Vikunja API
The Todo-app to organize your life.
Features
- Create TODO lists with tasks
- Reminder for tasks
- Namespaces: A "group" which bundels multiple lists
- Share lists and namespaces with teams and users with granular permissions
Try it under try.vikunja.io!
Roadmap
I know, it's still a long way to go. I'm currently working on a lot of "basic" features, the exiting things will come later. Don't worry, they'll come.
- Prioritize tasks
- Subtasks
- Repeating tasks
- Get tasks via caldav
- Get all your tasks for an interval (day/month/period)
- Labels for tasks
- Assign users to tasks
- Attachments on tasks
- More sharing features
- Share with individual users
- Share via a world-readable link with or without password, like Nextcloud
- Read-only websocket to notify multiple clients of updates when something was changed
- "Smart Lists" - Create lists based on filters
- IMAP-Integration - Send an email to Vikunja to create a new task
- Webhooks - Trigger other events when an action is done (like completing a task)
- Performace statistics - Get an overview and beautiful charts about what you got done this month
- Activity feeds - Get a quick overview about who did what
- Bulk-edit multiple tasks at once
- Team-efforts - Requiring a task to be marked as done by multiple members until it's done
- Global limits for namespaces/lists/tasks
- Disable registration, making an instance "invite-only"
See Featurecreep.md for even more! (mostly ideas, for now)
- Mobile apps (seperate repo) In Progress
- Webapp (seperate repo) In Progress
Development
We use go modules to vendor libraries for Vikunja, so you'll need at least go 1.11
.
To contribute to Vikunja, fork the project and work on the master branch.
Some internal packages are referenced using their respective package URL. This can become problematic. To “trick” the Go tool into thinking this is a clone from the official repository, download the source code into $GOPATH/code.vikunja.io/api
. Fork the Vikunja repository, it should then be possible to switch the source directory on the command line.

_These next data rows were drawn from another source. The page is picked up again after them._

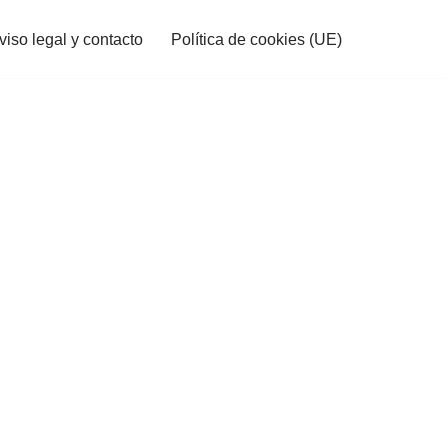
viso legal y contacto
Política de cookies (UE)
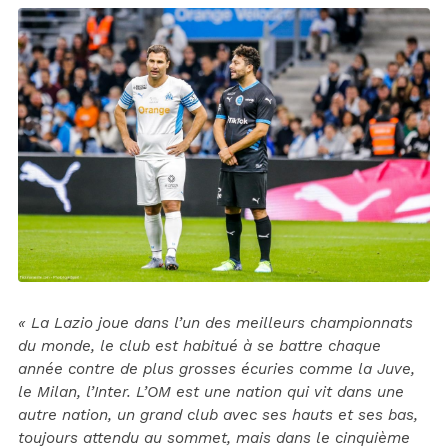
« La Lazio joue dans l’un des meilleurs championnats
du monde, le club est habitué à se battre chaque
année contre de plus grosses écuries comme la Juve,
le Milan, l’Inter. L’OM est une nation qui vit dans une
autre nation, un grand club avec ses hauts et ses bas,
toujours attendu au sommet, mais dans le cinquième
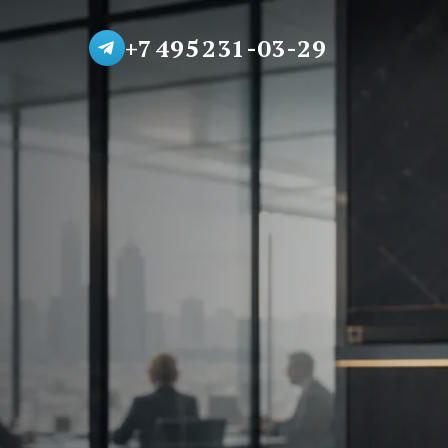
+7 495 231-03-29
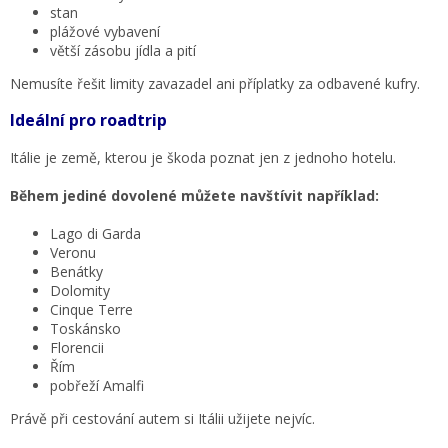
stan
plážové vybavení
větší zásobu jídla a pití
Nemusíte řešit limity zavazadel ani příplatky za odbavené kufry.
Ideální pro roadtrip
Itálie je země, kterou je škoda poznat jen z jednoho hotelu.
Během jediné dovolené můžete navštívit například:
Lago di Garda
Veronu
Benátky
Dolomity
Cinque Terre
Toskánsko
Florencii
Řím
pobřeží Amalfi
Právě při cestování autem si Itálii užijete nejvíc.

cd $GOPATH/src/code.vikunja.io/api
To be able to create pull requests, the forked repository should be added as a remote to the Vikunja sources, otherwise changes can’t be pushed.

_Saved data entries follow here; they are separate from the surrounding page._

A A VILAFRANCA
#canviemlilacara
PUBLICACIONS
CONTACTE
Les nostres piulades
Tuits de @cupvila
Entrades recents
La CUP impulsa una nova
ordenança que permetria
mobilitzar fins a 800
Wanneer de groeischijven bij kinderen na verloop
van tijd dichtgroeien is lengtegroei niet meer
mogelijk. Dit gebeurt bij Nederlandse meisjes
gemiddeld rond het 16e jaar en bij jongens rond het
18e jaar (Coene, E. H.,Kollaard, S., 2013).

git remote rename origin upstream
git remote add origin git@git.kolaente.de:<USERNAME>/api.git
git fetch --all --prune
This should provide a working development environment for Vikunja. Take a look at the Makefile to get an overview about the available tasks. The most common tasks should be make test
which will start our test environment and make build
which will build a vikunja binary into the working directory. Writing test cases is not mandatory to contribute, but it is highly encouraged and helps developers sleep at night.
That’s it! You are ready to hack on Vikunja. Test changes, push them to the repository, and open a pull request.